Please tell me what I'm doing wrong.

Answer 1

The generate block is assigning to partial and result, however there are multiple drivers to the same wire. Generate block expands the code at compile time. When Executed it will be the equivalent to the following:

// loop n=0
assign partial[7:0] = datY[n-1-0:0];
assign partial = datX[0] * partial;
assign result = result + (partial % (2^n-1));
// loop n=1
assign partial[7:1] = datY[n-1-1:0];
assign partial[0] = datY[7];
assign partial = datX[1] * partial;
assign result = result + (partial % (2^n-1));
// loop n=2
assign partial[7:2] = datY[n-1-2:0];
assign partial[2-1:0] = datY[n-1:n-2];
assign partial = datX[2] * partial;
assign result = result + (partial % (2^n-1));
// loop n=3
assign partial[7:3] = datY[n-1-3:0];
assign partial[3-1:0] = datY[n-1:n-3];
assign partial = datX[3] * partial;
assign result = result + (partial % (2^n-1));
// loop n=4
assign partial[7:4] = datY[n-1-4:0];
assign partial[4-1:0] = datY[n-1:n-4];
assign partial = datX[4] * partial;
assign result = result + (partial % (2^n-1));
// loop n=5
assign partial[7:5] = datY[n-1-5:0];
assign partial[5-1:0] = datY[n-1:n-5];
assign partial = datX[5] * partial;
assign result = result + (partial % (2^n-1));
// loop n=6
assign partial[7:6] = datY[n-1-6:0];
assign partial[6-1:0] = datY[n-1:n-6];
assign partial = datX[6] * partial;
assign result = result + (partial % (2^n-1));
// loop n=7
assign partial[7] = datY[0];
assign partial[7-1:0] = datY[n-1:n-7];
assign partial = datX[7] * partial;
assign result = result + (partial % (2^n-1));

Conflicting assignment values will cause the output to be X and having an assignment that feedback on self without a way to break the loop will also always be X.

An always block can be used instead.

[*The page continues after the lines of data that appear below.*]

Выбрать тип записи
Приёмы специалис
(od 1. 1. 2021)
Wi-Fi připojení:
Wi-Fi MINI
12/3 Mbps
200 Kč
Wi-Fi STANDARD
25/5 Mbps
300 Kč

Part select cannot have variables (e.g. [7:i]), so you need to assign all of the bits at once or assign each bit. This is equivalent to generate code:

reg [2*n-1:0] result;
reg [n-1:0] partial;
integer i;
always @* begin
  result = 0;
  for(i=0; i<n; i=i+1) begin: IloczynyCzesciowe
    // partial[7:0] = {datY,datY} >> (8-i); // this functional also works
    for(j=0; j<n; j++) begin : assign_bits
      partial[j] = datY[(8+j-i)%8];
    end
    partial = datX[i] * partial;
    result = result + (partial % (2^n-1));
  end
end

Note: The multiplier function does work as expected. It is outside the scope of the question to solve it.